Um artigo de D. António Marcelino
Já não são muitos os sobreviventes activos dos tempos anteriores ao Concílio. Quarenta anos depois, há necessidade de uma reflexão para ver onde nos encontramos, segundo o que é legítimo esperar do maior acontecimento da Igreja no séc. XX.

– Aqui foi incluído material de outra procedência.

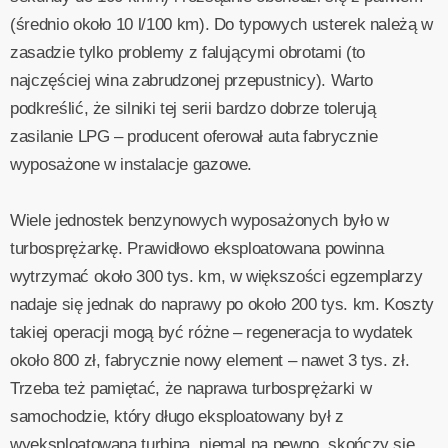
(średnio około 10 l/100 km). Do typowych usterek należą w
zasadzie tylko problemy z falującymi obrotami (to
najczęściej wina zabrudzonej przepustnicy). Warto
podkreślić, że silniki tej serii bardzo dobrze tolerują
zasilanie LPG – producent oferował auta fabrycznie
wyposażone w instalacje gazowe.
Wiele jednostek benzynowych wyposażonych było w
turbosprężarkę. Prawidłowo eksploatowana powinna
wytrzymać około 300 tys. km, w większości egzemplarzy
nadaje się jednak do naprawy po około 200 tys. km. Koszty
takiej operacji mogą być różne – regeneracja to wydatek
około 800 zł, fabrycznie nowy element – nawet 3 tys. zł.
Trzeba też pamiętać, że naprawa turbosprężarki w
samochodzie, który długo eksploatowany był z
wyeksploatowaną turbiną, niemal na pewno, skończy się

Não é um exame fácil, a menos que se saiba ler o que se passa hoje, o que está para além do que se vê, o que influencia uma parte da vida que já se vive e o que não consegue influenciar o rumo determinante da mesma. Situar-se, por fim, no meio do vendaval que sopra, por vezes inclemente, e vai derrubando gente por todo o lado. Sou um desses sobreviventes, ordenado padre antes do Concílio, já lá vão cinquenta anos. Estudei em Roma, ainda por livros antigos que já iam perdendo folhas. Regressei à terra-mãe, chamado a uma missão para a qual me julgava sentir tão seguro, como perplexo. Entrei logo numa equipa generosa que preparava, em casa nova, novos padres para a Igreja e fui sentindo que estes, sendo padres como eu, não o iriam ser do mesmo modo. Fui dando por mim a ver o mundo e a Igreja com outros olhos, sem perceber ainda o rumo que tudo iria levar. Abri-me, desde então, com decisão e generosidade, à formação dos leigos, porque cedo percebi que o padre diocesano, na sua missão diária, ou é um cristão com os cristãos leigos ou não sobreviverá, pastoralmente, como padre.

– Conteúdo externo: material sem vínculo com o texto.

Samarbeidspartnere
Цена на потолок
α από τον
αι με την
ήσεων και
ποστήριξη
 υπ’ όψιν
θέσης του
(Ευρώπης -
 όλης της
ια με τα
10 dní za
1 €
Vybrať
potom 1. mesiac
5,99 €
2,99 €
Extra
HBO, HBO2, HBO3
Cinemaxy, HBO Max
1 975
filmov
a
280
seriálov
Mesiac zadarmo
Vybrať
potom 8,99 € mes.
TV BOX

Nesse caminho, com muitos horizontes e perspectivas, mas com mais lama e buracos que os que olhos lobrigavam, não se ia em frente sem dificuldades, próprias e alheias.
Foi então, à sombra de S. Paulo, o Apóstolo dos gentios, que numa manhã de Janeiro, ressoou o grito inesperado, mas por muitos desejado, do anúncio de um Concílio.
A serena sabedoria de um Papa já idoso, o sorriso inesquecível de um homem bom, no qual se percebia a acção discreta, mas determinante, do Espírito de Deus, deixou-nos alegres e tranquilos. Todos vibrámos de entusiasmo. O Concílio era a porta nova que se abria e fazia falta à Igreja, para seu bem e da sua missão na sociedade. Era o explodir da novidade inquietante de um Deus vivo, que sabe esperar, porque não desiste de nós.
Na Igreja viveu-se uma nova esperança. O mundo, mesmo o dos não crentes, olhou João XXIII com respeito e admiração. O entusiasmo dizia-nos, porque os tempos eram outros, que não seria, por certo, uma simples reedição de concílios dos tempos idos. Os guardiães tradicionais do castelo da ortodoxia, onde se guardava uma doutrina séria e intocável, medrosos a princípio, porque pouco lhes chegavam os ecos de um mundo sofredor, logo sonharam que o Concílio poderia ser o reforço necessário das velhas muralhas que já pareciam balançar com a progressiva irrequietude do mundo moderno.
Vivi com o entusiasmo de um padre novo e inquieto, tudo quanto se ia desenrolando. Não se podia saborear apenas a novidade do Concílio. Era preciso pôr as dioceses em clima conciliar e alimentar este clima com encontros por todo o lado, dando a conhecer cada documento que chegava e explicando o seu alcance. As longas distâncias e as frias noites de Inverno não esmoreciam os esforços exigidos para tudo isto. Trabalho árduo! Esta apaixonante tarefa de colaborar com os padres conciliares na renovação da Igreja e das suas estruturas pastorais ao serviço da missão recebia estímulo do interesse dos leigos e das comunidades cristãs, ávidos dos frutos novos do Espírito. Foi assim, mais ou menos, em todas as dioceses do país, que também eu calcorreei, algumas com outros padres, ajudando a levar para a frente esta esperançosa causa.
Regressar às origens do Evangelho, fonte inesgotável da verdade e do amor que anima a vida da Igreja e a sua missão de serva dos homens e mulheres de todos os tempos, prestar atenção e dar resposta à realidade e à cultura emergente, era o desejo e o propósito do Concílio para aprofundar a visão renovada da Igreja, da sua natureza e missão; tomar consciência das raízes vitais e alimentar-se delas; limpar a ferrugem do tempo nas celebrações litúrgicas essenciais e nas estruturas pastorais; reaprender os caminhos da inter-relação e da presença da Igreja no mundo contemporâneo e escancarar a janela dos novos horizontes da vivência cristã e das urgências da missão. Vive a Igreja, ainda hoje, este projecto renovador? Irei continuar a reflexão.